Ontap Select kept crashing with WAFL Inconsistency and Unrecoverable metadata block
Applies to
- ONTAP 9
- ONTAP select
Issue
- ONTAP Select VM repeatedly crashes due to WAFL inconsistencies with a "Panic String: Unrecoverable metadata block"
[?] Tue May 13 14:00:59 +1200 [TAW10ONTSLT-01: wafl_exempt02: wafl.raid.incons.buf:error]: WAFL inconsistent: bad block at VBN 2895176134 (vvbn:0 fbn:6 level:0) in private inode (fileid:4294967295 snapid:0 fixable:1 file_type:1 disk_flags:0x202 error:117 raid_set:1) in volume TAW10ONTSLT_01_DATA. <===========================
[?] Tue May 13 14:00:59 +1200 [TAW10ONTSLT-01: wafl_exempt02: callhome.wafl.inconsistent.block:alert]: Call home for WAFL INCONSISTENT BLOCK <===========================
[?] Tue May 13 14:00:59 +1200 [TAW10ONTSLT-01: wafl_exempt02: cf.fm.localFwTransition:debug]: params:
{'prevstate': 'SF_OS_BOOTED', 'newstate': 'SF_DUMPCORE', 'progresscounter': '1'}
[?] Tue May 13 14:00:59 +1200 [TAW10ONTSLT-01: wafl_exempt02: sk.panic:alert]: Panic String: Unrecoverable metadata block (file -1, block 2895176134, fbn 6, level 0, file type 1) in aggregate TAW10ONTSLT_01_DATA. WAFL inconsistent. Contact NetApp technical support. in SK process wafl_exempt02 on release 9.7P23 (C)

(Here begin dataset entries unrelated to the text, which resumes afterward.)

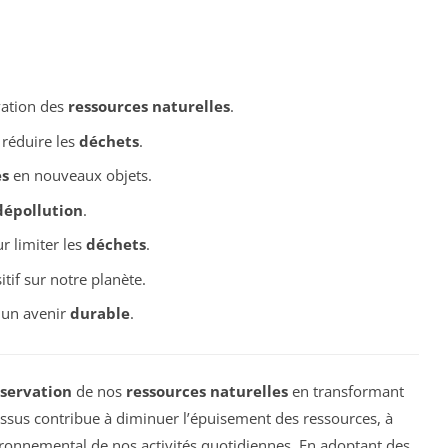
ation des
ressources naturelles
.
réduire les
déchets
.
es
en nouveaux objets.
dépollution
.
r limiter les
déchets
.
tif sur notre planète.
r un avenir
durable
.
servation
de nos
ressources naturelles
en transformant
ssus contribue à diminuer l’épuisement des ressources, à
vironnemental de nos activités quotidiennes. En adoptant des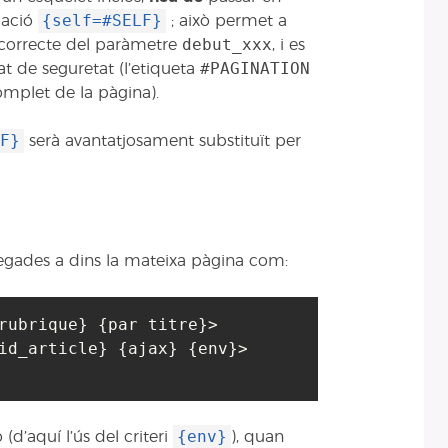
{self=#SELF}
lació
; això permet a
debut_xxx
r correcte del paràmetre
, i es
#PAGINATION
at de seguretat (l’etiqueta
omplet de la pàgina).
F}
serà avantatjosament substituït per
 vegades a dins la mateixa pàgina com:
rubrique} {par titre}>

{env}
d’aquí l’ús del criteri
), quan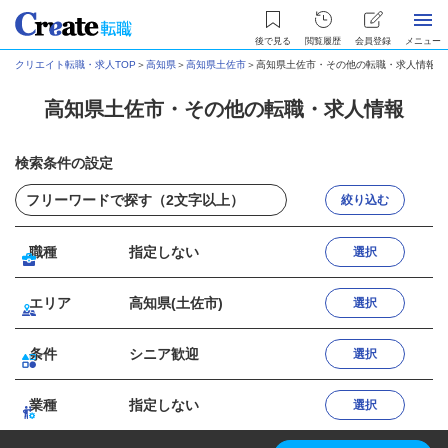
後で見る
閲覧履歴
会員登録
メニュー
クリエイト転職・求人TOP
＞
高知県
＞
高知県土佐市
＞
高知県土佐市・その他の転職・求人情報
高知県土佐市・その他の転職・求人情報
検索条件の設定
絞り込む
職種
指定しない
選択
エリア
高知県(土佐市)
選択
条件
シニア歓迎
選択
業種
指定しない
選択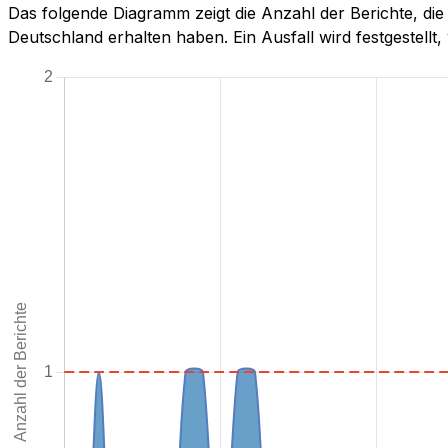
Das folgende Diagramm zeigt die Anzahl der Berichte, di
Deutschland erhalten haben. Ein Ausfall wird festgestellt, 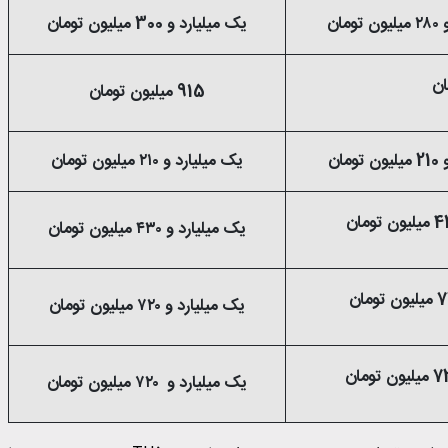
مان
یک میلیارد و 300 میلیون تومان
915 میلیون تومان
مان
یک میلیارد و ۲۱۰ میلیون تومان
یک میلیارد و ۴۳۰ میلیون تومان
یک میلیارد و ۷۲۰ میلیون تومان
یک میلیارد و ۷۲۰ میلیون تومان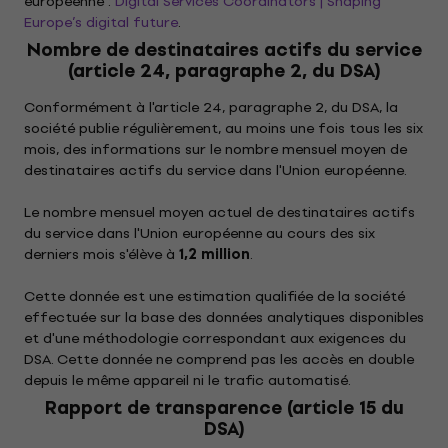
européenne :
Digital Services Coordinators | Shaping
Europe’s digital future
.
Nombre de destinataires actifs du service
(article 24, paragraphe 2, du DSA)
Conformément à l'article 24, paragraphe 2, du DSA, la
société publie régulièrement, au moins une fois tous les six
mois, des informations sur le nombre mensuel moyen de
destinataires actifs du service dans l'Union européenne.
Le nombre mensuel moyen actuel de destinataires actifs
du service dans l'Union européenne au cours des six
derniers mois s'élève à
1,2 million
.
Cette donnée est une estimation qualifiée de la société
effectuée sur la base des données analytiques disponibles
et d'une méthodologie correspondant aux exigences du
DSA. Cette donnée ne comprend pas les accès en double
depuis le même appareil ni le trafic automatisé.
Rapport de transparence (article 15 du
DSA)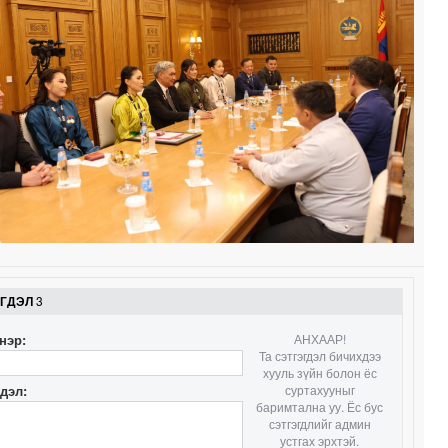
ЭГДЭЛ
3
нэр:
АНХААР!
Та сэтгэгдэл бичихдээ
хууль зүйн болон ёс
гдэл:
суртахууныг
баримтална уу. Ёс бус
сэтгэгдлийг админ
устгах эрхтэй.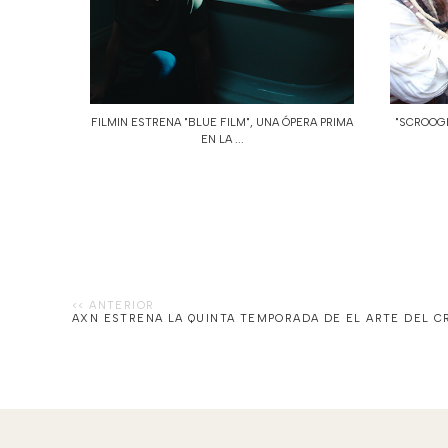
FILMIN ESTRENA "BLUE FILM", UNA ÓPERA PRIMA
"SCROOGE
EN LA ...
AXN ESTRENA LA QUINTA TEMPORADA DE EL ARTE DEL C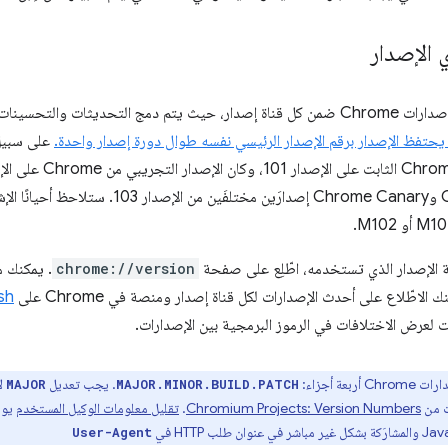
ي الإصدار
ت وإصلاحات الأخطاء أثناء الاختبار.
، يحتفظ الإصدار برقم الإصدار الرئيسي نفسه طوال دورة إصدار واحدة.
على سبيل 
فة الإصدار الذي تستخدمه، اطّلِع على صفحة
chrome://version
. يمكنك م
 الاطّلاع على أحدث الإصدارات لكل قناة إصدار ومنصة في Chrome على
sh
ات لعرض الاختلافات في الرموز البرمجية بين الإصدارات.
بعة أجزاء:
. يجب تعديل
لأ
MAJOR
MAJOR.MINOR.BUILD.PATCH
ت من
Chromium Projects: Version Numbers
.
تقليل معلومات الوكيل المستخدم
يوض
User-Agent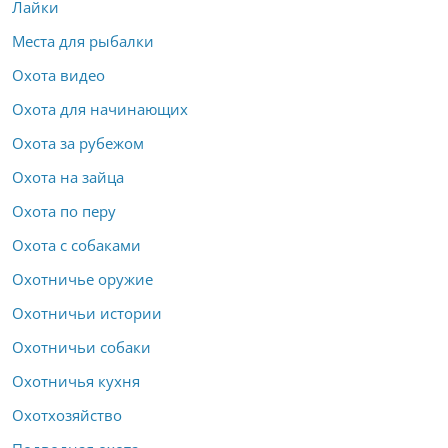
Лайки
Места для рыбалки
Охота видео
Охота для начинающих
Охота за рубежом
Охота на зайца
Охота по перу
Охота с собаками
Охотничье оружие
Охотничьи истории
Охотничьи собаки
Охотничья кухня
Охотхозяйство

- Data aggregate ends in "restricted" state
TAW10ONTSLT::> aggr status
Aggregate Size Available Used% State #Vols Nodes RAID Status
--------- -------- --------- ----- ------- ------ ---------------- ------------
TAW10ONTSLT_01_DATA 0B 0B 0% restricted 0 TAW10ONTSLT-01 raid0,
normal
aggr0_TAW10ONTSLT_01 60.22GB 2.92GB 95% online 1 TAW10ONTSLT-01 raid0,
normal
2 entries were displayed.
- Additional log entries shows "raid_multierr_bad_block_1:error"

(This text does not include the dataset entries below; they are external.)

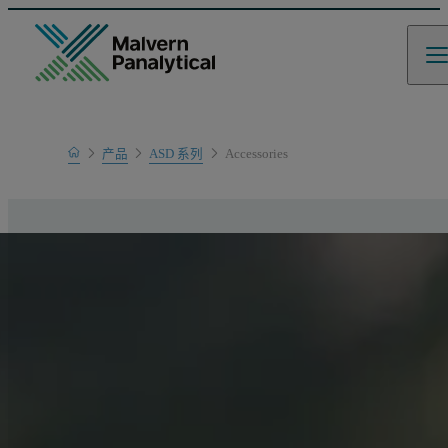
Home
产品
ASD 系列
Accessories
产品系列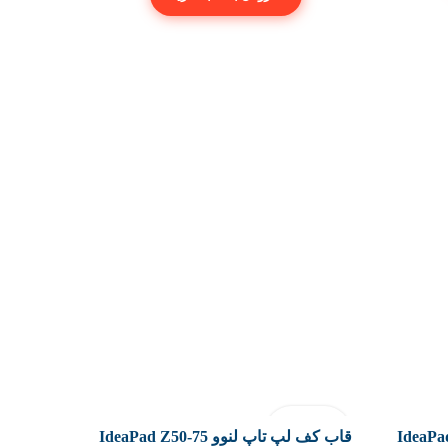
فروخته شد
 IdeaPad Z50-30
قاب کف لپ تاپ لنوو IdeaPad Z50-75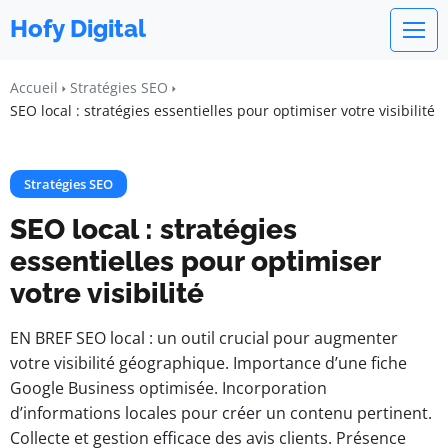
Hofy Digital
Accueil
Stratégies SEO
SEO local : stratégies essentielles pour optimiser votre visibilité
Stratégies SEO
SEO local : stratégies
essentielles pour optimiser
votre visibilité
EN BREF SEO local : un outil crucial pour augmenter
votre visibilité géographique. Importance d’une fiche
Google Business optimisée. Incorporation
d’informations locales pour créer un contenu pertinent.
Collecte et gestion efficace des avis clients. Présence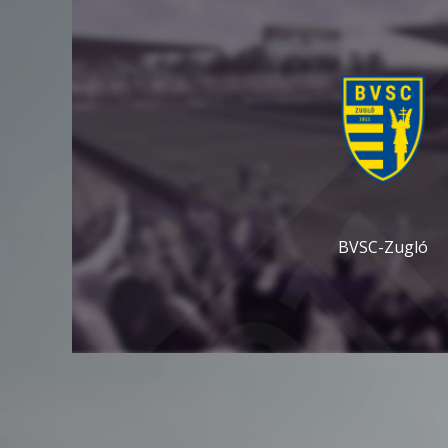
BVSC-Zugló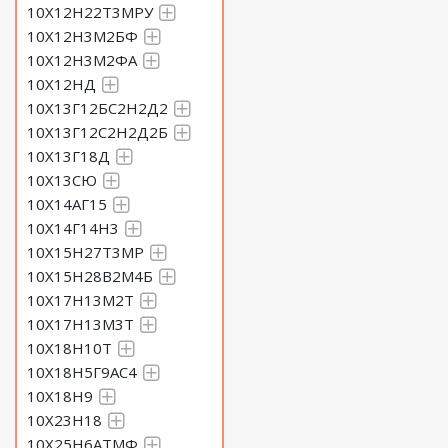
10Х12Н22Т3МРУ
10Х12Н3М2БФ
10Х12Н3М2ФА
10Х12НД
10Х13Г12БС2Н2Д2
10Х13Г12С2Н2Д2Б
10Х13Г18Д
10Х13СЮ
10Х14АГ15
10Х14Г14Н3
10Х15Н27Т3МР
10Х15Н28В2М4Б
10Х17Н13М2Т
10Х17Н13М3Т
10Х18Н10Т
10Х18Н5Г9АС4
10Х18Н9
10Х23Н18
10Х25Н6АТМФ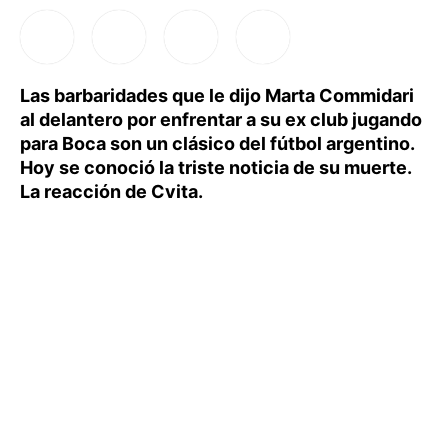
Las barbaridades que le dijo Marta Commidari
al delantero por enfrentar a su ex club jugando
para Boca son un clásico del fútbol argentino.
Hoy se conoció la triste noticia de su muerte.
La reacción de Cvita.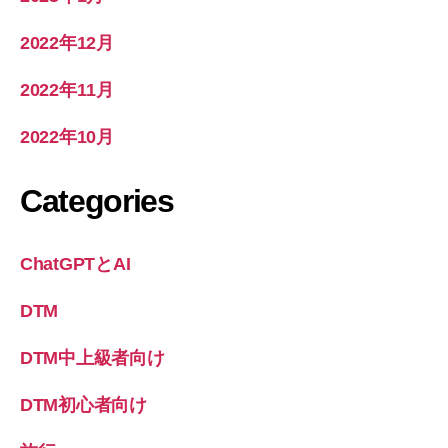
2022年12月
2022年11月
2022年10月
Categories
ChatGPTとAI
DTM
DTM中上級者向け
DTM初心者向け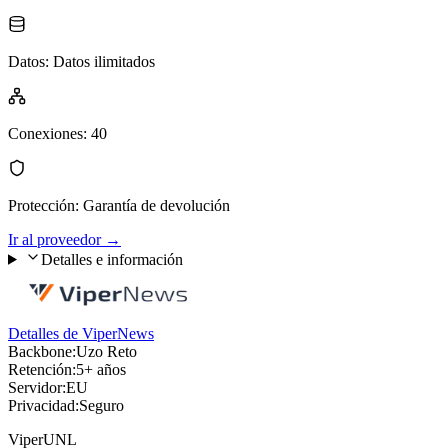
Datos
:
Datos ilimitados
Conexiones
:
40
Protección
:
Garantía de devolución
Ir al proveedor
→
Detalles e información
Detalles de ViperNews
Backbone:
Uzo Reto
Retención:
5+ años
Servidor:
EU
Privacidad:
Seguro
ViperUNL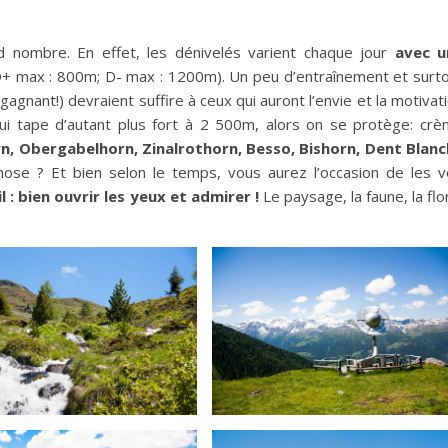
nd nombre. En effet, les dénivelés varient chaque jour
avec u
+ max : 800m; D- max : 1200m). Un peu d’entraînement et surt
gnant!) devraient suffire à ceux qui auront l’envie et la motivat
qui tape d’autant plus fort à 2 500m, alors on se protège: cr
n, Obergabelhorn, Zinalrothorn, Besso, Bishorn, Dent Blan
ose ? Et bien selon le temps, vous aurez l’occasion de les v
l : bien ouvrir les yeux et admirer !
Le paysage, la faune, la flo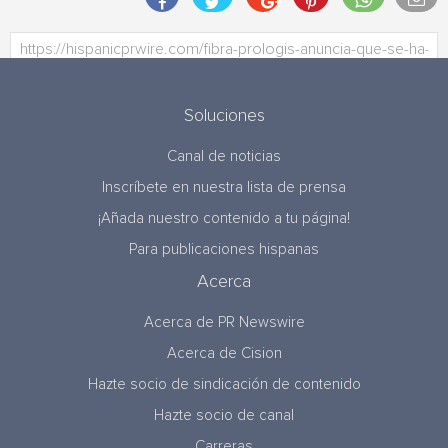
Soluciones
Canal de noticias
Inscríbete en nuestra lista de prensa
¡Añada nuestro contenido a tu página!
Para publicaciones hispanas
Acerca
Acerca de PR Newswire
Acerca de Cision
Hazte socio de sindicación de contenido
Hazte socio de canal
Carreras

Tue May 13 14:00:59 +1200 [TAW10ONTSLT-01: raidio_thread: raid_multierr_bad_block_1:error]: params: {'owner': '', 'disk_info': 'Disk /TAW10ONTSLT_01_DATA/plex0/rg0/0b.4 S/N [0-2sgNFOu7nZciJvfhw4] UID [0-2sgNFOu7nZciJvfhw4]', 'blockNum': '1196312780', 'volumeBno': '2895175659', 'shelf': '-', 'bay': '-', 'vendor': 'NETAPP ', 'model': 'PHA-DISK ', 'firmware_revision': '0001', 'serialno': '0-2sgNFOu7nZciJvfhw4', 'disk_type': '11', 'disk_rpm': 'N/A', 'carrier': '', 'site': 'Local'} Tue May 13 14:00:59 +1200 [TAW10ONTSLT-01: raidio_thread: raid_cksum_wc_blkErr_1:notice]: params: {'vol_type': 'aggregate', 'owner': '', 'vol': 'TAW10ONTSLT_01_DATA', 'disk_info': 'Disk /TAW10ONTSLT_01_DATA/plex0/rg0/0b.4 S/N [0-2sgNFOu7nZciJvfhw4] UID [0-2sgNFOu7nZciJvfhw4]', 'blockNum': '1196313263', 'buftreeid': '1613469503', 'ino_type': 'private', 'fileid': '-1', 'snapid': '0', 'bno': '6', 'level': '0', 'stored_buftreeid': '8477', 'stored_fbn': '134217728', 'remaining_stored_context': 'CP count : 6780136, PVBN 2895176134, encrypted flag : 0, key index : 0', 'shelf': '-', 'bay': '-', 'vendor': 'NETAPP ', 'model': 'PHA-DISK ', 'firmware_revision': '0001', 'serialno': '0-2sgNFOu7nZciJvfhw4', 'disk_type': '11', 'disk_rpm': 'N/A', 'carrier': '', 'site': 'Local'} <
- Volumes are inaccessible due to the state of aggregate and WAFL inconsistency.
- Attempting a SnapMirror restore can also cause the VM to crash.
- Multiple warning alerts are observed on the ESXi host regarding datastore disconnection.